Globally, human rights are under attack, with populist movements fervently vying for power and authoritarian governments determined to perpetuate it. Technology has ushered in novel avenues for disseminating dissenting viewpoints across borders, but it has also provided governments with tools to curtail their citizens’ expression. Simultaneously, comprehensive attacks target institutions like the International Criminal Court, initially established not just to redress victims of rights violations but to set an international human rights benchmark. Unfortunately, this commitment to human rights is now yielding to perilous intolerance.

Across the globe, populist authoritarians have cultivated their followings by vilifying minorities. In Poland, President Andrzej Duda secured re-election in 2020 on an explicitly anti-LGBTQ platform. Spain’s far-right Vox party has made opposition to gender equality and LGBTQ rights a focal point of its agenda. Even Peru’s recently ousted left-wing president, Pedro Castillo, criticized activists advocating for gender equality and LGBTQ rights, despite ostensibly championing a progressive economic agenda.

Meanwhile, China’s central government orchestrates a systematic campaign in Xinjiang to erode the cultural identity of the predominantly Muslim Uyghur population, employing tactics such as concentration camps and forced labour.
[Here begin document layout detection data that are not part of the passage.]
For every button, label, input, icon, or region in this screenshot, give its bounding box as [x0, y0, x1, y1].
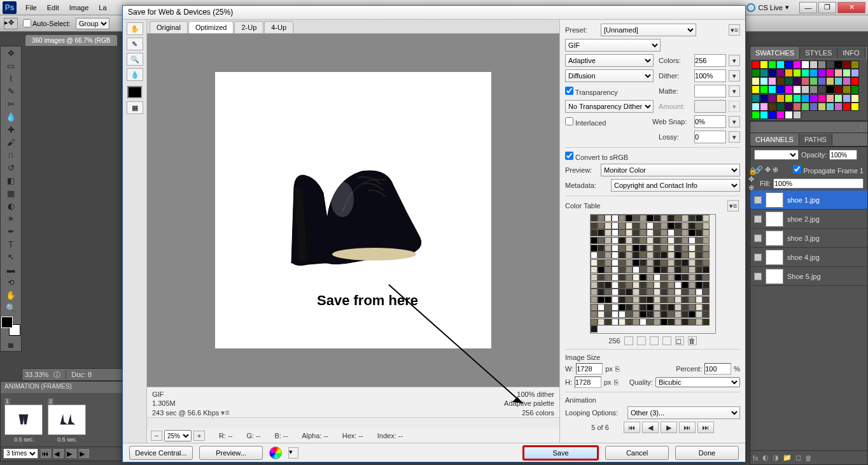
- swatch[interactable]: [768, 69, 776, 77]
- swatch[interactable]: [818, 77, 826, 85]
- color-cell[interactable]: [703, 245, 710, 252]
- color-cell[interactable]: [633, 289, 640, 296]
- color-cell[interactable]: [633, 252, 640, 259]
- color-cell[interactable]: [605, 282, 612, 289]
- swatch[interactable]: [826, 94, 834, 103]
- cancel-button[interactable]: Cancel: [605, 446, 669, 460]
- menu-layer[interactable]: La: [94, 3, 111, 13]
- preset-menu-icon[interactable]: ▾≡: [729, 24, 740, 36]
- propagate-check[interactable]: Propagate Frame 1: [793, 165, 864, 175]
- color-cell[interactable]: [654, 229, 661, 236]
- eyedropper-tool[interactable]: 💧: [1, 110, 20, 123]
- color-cell[interactable]: [654, 237, 661, 244]
- color-cell[interactable]: [633, 274, 640, 281]
- auto-select-check[interactable]: Auto-Select:: [23, 19, 71, 27]
- color-cell[interactable]: [612, 289, 619, 296]
- color-cell[interactable]: [598, 311, 605, 318]
- color-cell[interactable]: [591, 266, 598, 273]
- color-cell[interactable]: [703, 222, 710, 229]
- color-cell[interactable]: [619, 304, 626, 311]
- color-cell[interactable]: [633, 245, 640, 252]
- color-cell[interactable]: [647, 229, 654, 236]
- lossy-stepper[interactable]: ▾: [729, 131, 740, 143]
- slice-visibility-icon[interactable]: ▦: [127, 101, 143, 114]
- swatch[interactable]: [785, 103, 793, 111]
- color-cell[interactable]: [633, 237, 640, 244]
- next-btn[interactable]: ⏭: [679, 422, 696, 433]
- swatch[interactable]: [760, 61, 768, 69]
- swatch[interactable]: [785, 85, 793, 94]
- color-cell[interactable]: [689, 245, 696, 252]
- color-cell[interactable]: [605, 318, 612, 326]
- swatch[interactable]: [818, 61, 826, 69]
- swatch[interactable]: [776, 111, 785, 119]
- swatch[interactable]: [768, 77, 776, 85]
- color-cell[interactable]: [696, 274, 703, 281]
- color-cell[interactable]: [654, 259, 661, 266]
- color-cell[interactable]: [661, 245, 668, 252]
- color-cell[interactable]: [619, 311, 626, 318]
- color-cell[interactable]: [633, 215, 640, 222]
- color-cell[interactable]: [633, 318, 640, 326]
- percent-input[interactable]: [704, 363, 731, 375]
- color-cell[interactable]: [633, 296, 640, 303]
- layer-row[interactable]: shoe 3.jpg: [750, 229, 867, 248]
- swatch[interactable]: [752, 77, 760, 85]
- color-cell[interactable]: [654, 222, 661, 229]
- matte-picker[interactable]: ▾: [729, 85, 740, 97]
- color-cell[interactable]: [675, 296, 682, 303]
- color-cell[interactable]: [661, 215, 668, 222]
- swatch[interactable]: [851, 69, 859, 77]
- color-cell[interactable]: [626, 222, 633, 229]
- tab-swatches[interactable]: SWATCHES: [750, 47, 800, 59]
- 3d-tool[interactable]: ⟲: [1, 276, 20, 289]
- zoom-out-btn[interactable]: −: [151, 431, 162, 441]
- browser-preview-icon[interactable]: [269, 447, 282, 459]
- swatch[interactable]: [851, 85, 859, 94]
- dodge-tool[interactable]: ☀: [1, 212, 20, 225]
- color-cell[interactable]: [626, 237, 633, 244]
- swatch[interactable]: [760, 103, 768, 111]
- swatch[interactable]: [851, 94, 859, 103]
- auto-select-mode[interactable]: Group: [76, 18, 109, 29]
- color-cell[interactable]: [689, 215, 696, 222]
- preview-canvas[interactable]: Save from here: [215, 72, 491, 348]
- swatch[interactable]: [785, 111, 793, 119]
- type-tool[interactable]: T: [1, 238, 20, 250]
- quality-select[interactable]: Bicubic: [655, 377, 740, 387]
- eraser-tool[interactable]: ◧: [1, 174, 20, 187]
- color-cell[interactable]: [591, 289, 598, 296]
- color-cell[interactable]: [591, 237, 598, 244]
- color-cell[interactable]: [619, 282, 626, 289]
- color-cell[interactable]: [605, 245, 612, 252]
- color-cell[interactable]: [619, 274, 626, 281]
- swatch[interactable]: [826, 103, 834, 111]
- color-cell[interactable]: [591, 311, 598, 318]
- color-cell[interactable]: [591, 282, 598, 289]
- color-cell[interactable]: [703, 237, 710, 244]
- hand-tool-icon[interactable]: ✋: [127, 22, 143, 35]
- color-cell[interactable]: [647, 222, 654, 229]
- color-cell[interactable]: [605, 304, 612, 311]
- color-cell[interactable]: [661, 229, 668, 236]
- color-cell[interactable]: [647, 266, 654, 273]
- swatch[interactable]: [776, 61, 785, 69]
- eyedropper-icon[interactable]: 💧: [127, 68, 143, 81]
- swatch[interactable]: [768, 85, 776, 94]
- color-cell[interactable]: [640, 304, 647, 311]
- color-cell[interactable]: [703, 274, 710, 281]
- ct-btn-1[interactable]: [624, 336, 633, 345]
- unify-icons[interactable]: 🔗 ✥ ⊕: [754, 166, 778, 174]
- adjustment-icon[interactable]: ◑: [773, 454, 779, 462]
- color-cell[interactable]: [647, 245, 654, 252]
- swatch[interactable]: [752, 69, 760, 77]
- color-cell[interactable]: [689, 274, 696, 281]
- color-cell[interactable]: [626, 318, 633, 326]
- close-button[interactable]: ✕: [837, 2, 865, 13]
- color-cell[interactable]: [689, 304, 696, 311]
- color-cell[interactable]: [689, 311, 696, 318]
- color-cell[interactable]: [654, 311, 661, 318]
- color-cell[interactable]: [598, 318, 605, 326]
- color-cell[interactable]: [605, 289, 612, 296]
- color-cell[interactable]: [640, 237, 647, 244]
In Venezuela, President Nicolas Maduro’s government was recently accused by U.N. Human Rights Council investigators of committing crimes against humanity, targeting political dissidents through arbitrary detention, torture, and extrajudicial killings.

Yet, the rise of populism has concurrently spurred civil society efforts to shield historically marginalised communities, including the LGBTQ community, religious minorities, and indigenous groups. With a more robust stance on China emerging in the U.S. and Europe, governments are beginning to impose sanctions on Chinese officials and enterprises implicated in abuses in Xinjiang.

What strategies prove most effective in safeguarding human rights, and what further measures could be pursued? How does technology factor into both upholding and restricting human rights? Additionally, how will shifts in the international order and global power dynamics impact the human rights landscape?